Anch’io ho pensato di uscire a «prendere una boccata d’aria», leggendo il resoconto indignato pubblicato sulle pagine di questo nostro giornale di fatti recenti nella vicenda delle vaccinazioni. La mia boccata d’aria era in senso metaforico, dato che sarei dovuto uscire con la mascherina se avessi anelato respirare nel senso fisico della parola. Ho proseguito nella lettura. Questo il titolo: «Il venerdì nero dei vaccini: code e caos nell’hub in Fiera». Il testo dell’articolo è malinconico, parla di ««una mattinata terribile» vissuta da «persone fragili, anziani, malati oncologici, disabili e accompagnatori che si sono presentati ieri per la somministrazione del vaccino». Invano.
Già dopo la perlustrazione delle pagine precedenti mi ero imbattuto nella lettura di un articolo che istigava al ridicolo. Non al comico, al ridicolo: l’otto per cento delle «somministrazioni dei vaccini effettuate fino a ieri in Puglia è classificato nella categoria ‘altro’. Tanti in numero assoluto quelli di “altro”: (56.000 su 708.000) …».

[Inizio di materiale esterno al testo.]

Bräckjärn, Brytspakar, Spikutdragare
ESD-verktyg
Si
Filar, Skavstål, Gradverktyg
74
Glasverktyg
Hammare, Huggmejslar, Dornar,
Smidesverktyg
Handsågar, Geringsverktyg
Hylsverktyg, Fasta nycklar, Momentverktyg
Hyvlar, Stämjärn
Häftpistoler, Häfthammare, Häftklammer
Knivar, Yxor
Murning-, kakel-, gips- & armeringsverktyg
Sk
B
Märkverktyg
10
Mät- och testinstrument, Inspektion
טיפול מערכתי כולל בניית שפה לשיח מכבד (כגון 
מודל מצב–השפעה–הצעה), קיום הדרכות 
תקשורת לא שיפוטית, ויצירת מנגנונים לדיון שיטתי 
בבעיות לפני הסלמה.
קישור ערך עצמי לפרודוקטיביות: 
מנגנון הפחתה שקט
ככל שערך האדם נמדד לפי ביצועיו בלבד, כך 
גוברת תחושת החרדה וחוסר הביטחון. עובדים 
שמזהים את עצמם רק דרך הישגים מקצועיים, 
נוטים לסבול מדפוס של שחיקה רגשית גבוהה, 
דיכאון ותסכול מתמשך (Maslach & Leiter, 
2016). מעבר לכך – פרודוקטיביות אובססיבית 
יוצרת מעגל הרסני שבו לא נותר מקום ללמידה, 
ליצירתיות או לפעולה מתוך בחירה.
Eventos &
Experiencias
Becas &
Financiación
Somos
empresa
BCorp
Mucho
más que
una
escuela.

Gli uffici del Commissario, il Generale Figliuolo, hanno chiesto per la seconda volta alla Regione di spiegare chi ci sia dentro quell’«altro».

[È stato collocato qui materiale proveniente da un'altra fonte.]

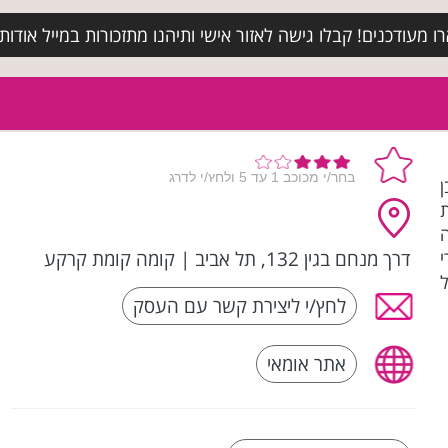
מעודכנים! קבלו גישה לאזור אישי ותיהנו מתזכורות במייל אודות א
רבן
דרך מנחם בגין 132, תל אביב
|
קומה קומת קרקע
לחץ/י ליצירת קשר עם העסק
אתר אומאי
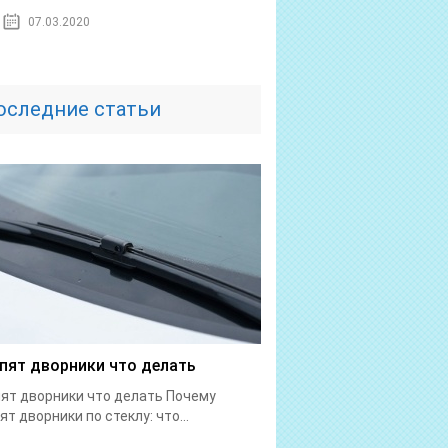
07.03.2020
оследние статьи
пят дворники что делать
ят дворники что делать Почему
ят дворники по стеклу: что...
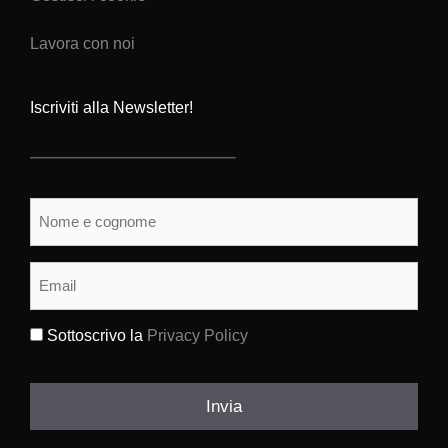
Lavora con noi
Iscriviti alla Newsletter!
Nome
e
cognome
(Obbligatorio)
Email
(Obbligatorio)
Sottoscrivo la
Privacy Policy
(Obbligatorio)
Invia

Il bravo Massimiliano Scagliarini che scrive il resoconto dei fatti precisa che la «prima richiesta di dati, la scorsa settimana, era caduta nel vuoto». E, riassumo, specifica che quel misterioso «altro» raccoglie i vaccinati non ascrivibili alle sei categorie codificate nel piano vaccinale. E chi sono questi «non ascrivibili» e chi li ha resi non ascrivibili: la loro condizione spirituale, fisica, socioprofessionale, la simpatia, l’indole, il colorito, l’appartenenza corporativa? La statura, una stagionata benemerenza per un voto di scambio? il tifo calcistico? Forse una fortunosa parentela?
È a questo punto che il disgusto mi ha spinto a voler «prendere una boccata d’aria». Pura e metaforica. E girar pagina. Ma ho resistito. Ho resistito perché mi sono imbattuto nella parola «furbetti». Ebbene, sì: potrebbe trattarsi di furbi che si sono intrufolati nel generico astrattismo di quell’«Altri» che avrebbero potuto essere persone fragili, badanti, coniugi meno malridotti del partner che le badanti non se le possono permettere. Ma questi non sono furbi e, tanto meno, vezzeggiati diminutivi di furbi: questi sono malfattori. E ancor più nauseanti sono i loro protettori. Si sospetta della possibilità che siano stati vaccinati a scrocco e senza alcun diritto alla priorità «parenti e amici di medici, avvocati, impiegati» e via sospettando. Cito il nostro giornale di ieri per chi legge e, come me, prova nausea.
Questa della pandemia avrebbe potuto essere una prova smagliante di coraggio culturale, onestà collettiva e individuale e impegno sociale. Ancora può esserlo. I popoli si possono misurare nel momento del pericolo comune e del bisogno del coraggio collettivo. Questi scandalosi fatti mi rendono perplesso, sconsolato. Disperato, direi. La vigliaccheria rialza caparbiamente la testa agitandosi nella miseria morale di chi non può e non deve passare per furbo, per giunta vezzeggiando il proprio ego con un diminutivo.
Il Paese tutto deve unirsi e rimettersi, non solo a cantare sui balconi, ma ad affrontare i sacrifici con sobrietà e determinazione, esser pronto a cedere il passo a chi sta peggio, a coloro che hanno bisogno. Non a spintonarli fuori della coda, visto che non sono furbetti. Di questo parlerebbe la piazza, se fosse possibile viverla come una agorà. Oggi anche mio zio farebbe a meno del suo respirare metaforico aria pura e verità. Sarebbe il primo a compiere il sacrificio di evitare la contiguità e i contatti che la piazza esige. I «furbetti», loro, si, se ne infischiano, sono raccomandati e stanno lì, bighellonando. Senza mascherina.